Capturing elusive thoughts with the tip of a pencil

Capturing elusive thoughts with the tip of a pencil

Monday, June 17, 2013

The Silent World (Intro)

         Adrian lurched awake, breathing in as if submerged underwater for the last minute. He reached up to touch his face, small beads of sweat collecting and melting against his fingertips. Why was this happening now? Why after so long? He moved to get out of bed, his hand coming down on brown, crusted sheets. Strings of pus and sticky orange jelly trailed against the backs of his legs as he swung them free, placing his feet firmly on the ground. Heavy, warm breath licked the back of his neck, but he did not turn around. Instead he looked down to see that his carpet had been replaced with a writhing mass of spider and centipede legs. He closed his eyes and took a slow breath out. The tip of a cold nose traced his spine from the base of his neck to his hairline.
            “I thought we were done with this,” he said aloud. He stood, doing his best not to shake or tremble. The little legs tickled beneath his feet and between his toes and he shuffled through them to reach the bathroom. He flipped on the light and grabbed either side of his sink, staring at his reflection in the mirror. The black marble was cool between his hands, and he tried to focus all of his attention on the sensation. He suddenly felt a firm, uniform pressure in both of his arms as if someone were blowing them up with a bicycle pump. “I’m not doing this,” he said, maintaining eye contact with himself. “Goddamn it, I’m not doing it.” He felt small incisions being made on his ankles. Many of the legs on the floor had found their bodies, and they were making cuts in his ankles so they could crawl up just beneath the surface of his skin. He felt lumps of various sizes making their way up towards his knees. Gritting his teeth, he looked down. The sink drain was open, and fingers were inching out like cockroaches fleeing the sewer. Gripping the edge of the sink harder, the pressure in his arms continued to increase.
            How long until sunrise? Looking through the mirror, he saw the reverse image of 3:26 on his bedside table. Only a couple of hours. The two green dots winked at him, knowing.
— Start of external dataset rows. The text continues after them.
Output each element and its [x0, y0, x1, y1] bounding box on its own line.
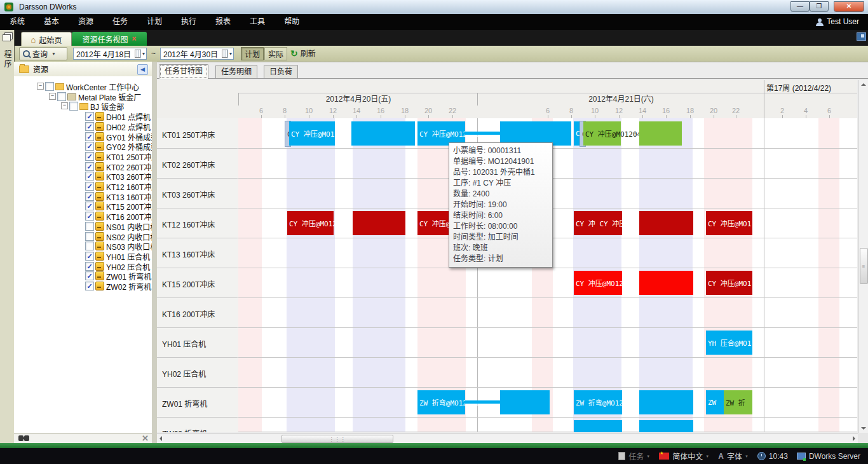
- refresh-button[interactable]: ↻ 刷新: [290, 47, 316, 59]
- date-from-field[interactable]: 2012年 4月18日 ▼: [73, 48, 147, 60]
- tab-resource-task-view[interactable]: 资源任务视图 ×: [72, 32, 147, 46]
- gantt-task-bar[interactable]: CY 冲 CY 冲压@MO12041904: [574, 211, 622, 235]
- tree-item[interactable]: ✓YH01 压合机: [14, 250, 152, 261]
- gantt-task-bar[interactable]: ZW 折: [724, 390, 752, 414]
- gantt-task-bar[interactable]: YH 压合@MO1: [706, 331, 752, 355]
- gantt-bar-connector[interactable]: [465, 400, 500, 404]
- tree-checkbox[interactable]: ✓: [85, 271, 94, 280]
- find-icon[interactable]: [18, 435, 24, 441]
- status-item-font[interactable]: A字体▼: [718, 451, 749, 461]
- tree-checkbox[interactable]: ✓: [85, 142, 94, 151]
- layout-icon[interactable]: [857, 32, 866, 41]
- tree-item[interactable]: ✓DH01 点焊机: [14, 111, 152, 121]
- tree-item[interactable]: NS01 内收口机: [14, 221, 152, 231]
- tree-item[interactable]: ✓KT03 260T冲床: [14, 170, 152, 181]
- machine-icon[interactable]: [95, 232, 104, 241]
- tree-item[interactable]: ✓GY02 外桶成型机: [14, 140, 152, 151]
- menu-item[interactable]: 任务: [103, 14, 137, 30]
- gantt-task-bar[interactable]: CY 冲压@MO12041904: [287, 211, 334, 235]
- machine-icon[interactable]: [95, 252, 104, 261]
- maximize-button[interactable]: ❒: [810, 1, 829, 12]
- scroll-up-icon[interactable]: [861, 83, 866, 86]
- query-button[interactable]: 查询 ▼: [19, 47, 67, 60]
- tree-item[interactable]: ✓DH02 点焊机: [14, 121, 152, 131]
- tab-home[interactable]: ⌂ 起始页: [21, 32, 72, 46]
- tree-checkbox[interactable]: [45, 82, 54, 91]
- horizontal-scrollbar[interactable]: ⋮⋮⋮: [157, 433, 858, 444]
- machine-icon[interactable]: [95, 222, 104, 231]
- workcenter-icon[interactable]: [55, 83, 64, 90]
- tree-checkbox[interactable]: [85, 232, 94, 241]
- machine-icon[interactable]: [95, 282, 104, 290]
- machine-icon[interactable]: [95, 182, 104, 191]
- tree-item[interactable]: ✓KT16 200T冲床: [14, 210, 152, 221]
- tree-item[interactable]: ✓ZW01 折弯机: [14, 270, 152, 280]
- machine-icon[interactable]: [95, 271, 104, 280]
- status-item-server[interactable]: DWorks Server: [797, 452, 860, 461]
- gantt-tab-0[interactable]: 任务甘特图: [159, 64, 208, 79]
- tree-item[interactable]: −Metal Plate 钣金厂: [14, 91, 152, 101]
- tree-checkbox[interactable]: [85, 242, 94, 250]
- gantt-task-bar[interactable]: [639, 271, 693, 295]
- tree-item[interactable]: ✓YH02 压合机: [14, 261, 152, 271]
- tree-checkbox[interactable]: ✓: [85, 201, 94, 210]
- gantt-task-bar[interactable]: [639, 121, 682, 146]
- tree-checkbox[interactable]: ✓: [85, 182, 94, 191]
- tree-checkbox[interactable]: [85, 222, 94, 231]
- machine-icon[interactable]: [95, 201, 104, 210]
- gantt-task-bar[interactable]: [639, 211, 693, 235]
- program-vertical-tab[interactable]: 程序: [2, 50, 13, 69]
- tree-item[interactable]: ✓KT13 160T冲床: [14, 191, 152, 201]
- menu-item[interactable]: 资源: [69, 14, 103, 30]
- tree-checkbox[interactable]: ✓: [85, 252, 94, 261]
- machine-icon[interactable]: [95, 162, 104, 171]
- collapse-panel-button[interactable]: ◀: [137, 64, 148, 75]
- tree-item[interactable]: ✓ZW02 折弯机: [14, 280, 152, 290]
- date-to-caret-icon[interactable]: ▼: [227, 49, 233, 58]
- gantt-bar-connector[interactable]: [465, 132, 500, 135]
- status-item-clock[interactable]: 10:43: [757, 452, 788, 461]
- machine-icon[interactable]: [95, 112, 104, 121]
- factory-icon[interactable]: [67, 93, 76, 100]
- machine-icon[interactable]: [95, 122, 104, 131]
- menu-item[interactable]: 计划: [137, 14, 172, 30]
- menu-item[interactable]: 报表: [206, 14, 240, 30]
- status-item-clipboard[interactable]: 任务▼: [618, 451, 650, 461]
- tree-checkbox[interactable]: ✓: [85, 192, 94, 201]
- tree-checkbox[interactable]: [57, 92, 66, 101]
- gantt-task-bar[interactable]: [500, 390, 550, 414]
- tree-item[interactable]: NS02 内收口机: [14, 231, 152, 241]
- scroll-right-icon[interactable]: [853, 436, 855, 441]
- tree-expander[interactable]: −: [49, 93, 56, 100]
- tree-checkbox[interactable]: ✓: [85, 172, 94, 181]
- tree-item[interactable]: −BJ 钣金部: [14, 100, 152, 111]
- tree-checkbox[interactable]: ✓: [85, 212, 94, 221]
- tree-item[interactable]: −WorkCenter 工作中心: [14, 81, 152, 91]
- gantt-task-bar[interactable]: CY 冲压@MO12041901: [289, 121, 335, 146]
- date-to-field[interactable]: 2012年 4月30日 ▼: [160, 48, 234, 60]
- gantt-task-bar[interactable]: CY 冲压@MO12041902: [583, 121, 621, 146]
- panel-close-icon[interactable]: ✕: [142, 433, 149, 443]
- gantt-task-bar[interactable]: ZW 折弯@MO12041901: [417, 390, 465, 414]
- gantt-task-bar[interactable]: ZW: [706, 390, 724, 414]
- close-button[interactable]: ✕: [834, 1, 864, 12]
- gantt-task-bar[interactable]: [351, 121, 415, 146]
- gantt-task-bar[interactable]: [639, 420, 693, 432]
- machine-icon[interactable]: [95, 242, 104, 250]
- menu-item[interactable]: 基本: [34, 14, 69, 30]
- tree-item[interactable]: ✓KT02 260T冲床: [14, 161, 152, 171]
- vertical-scrollbar[interactable]: ≡: [858, 80, 868, 433]
- tree-checkbox[interactable]: ✓: [85, 152, 94, 161]
- gantt-task-bar[interactable]: [639, 390, 693, 414]
- date-from-caret-icon[interactable]: ▼: [140, 49, 146, 58]
- menu-item[interactable]: 执行: [172, 14, 206, 30]
- machine-icon[interactable]: [95, 152, 104, 161]
- tree-checkbox[interactable]: ✓: [85, 122, 94, 131]
- tree-checkbox[interactable]: [69, 102, 78, 111]
- vertical-scroll-thumb[interactable]: ≡: [860, 248, 868, 284]
- tab-close-icon[interactable]: ×: [132, 34, 137, 43]
- actual-toggle-button[interactable]: 实际: [264, 47, 287, 60]
- status-item-flag[interactable]: 简体中文▼: [659, 451, 709, 461]
- plan-toggle-button[interactable]: 计划: [241, 47, 264, 60]
- machine-icon[interactable]: [95, 212, 104, 221]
            Little Henry Warner sat on a stool out by the shed,
            He melted Mama’s clock,
            Watching it all day, listening to “tick-tock, tock-tick”
            Of cogs and wheels, chalky with dust
            And Mama’s powdered face.


His arms had swollen to the point that every pore had a puffy ring around it, each one butting up against the next, their centers starting to dilate. He put his elbows on the cool, black marble and clutched his temples between his hands. There was now no place on his legs that something was not crawling under with tittering, rhythmic footsteps. He raised his head, meeting his own gaze with wide, angry eyes. He saw in the mirror that white, fleshy heads were crowning in the center of the swollen circles all over his arms: maggots. Wriggling in reaching, twitching motions, first one then the next freed itself from his pores as if they had gnawed themselves into the open air from some central nest within him. He may have been screaming as his fist flew at the mirror before him, shattering both his knuckles and the glass in a mess of shards and blood, but within the dark halls of his empty Wisconsin home, certainly no one else would have been aware of it.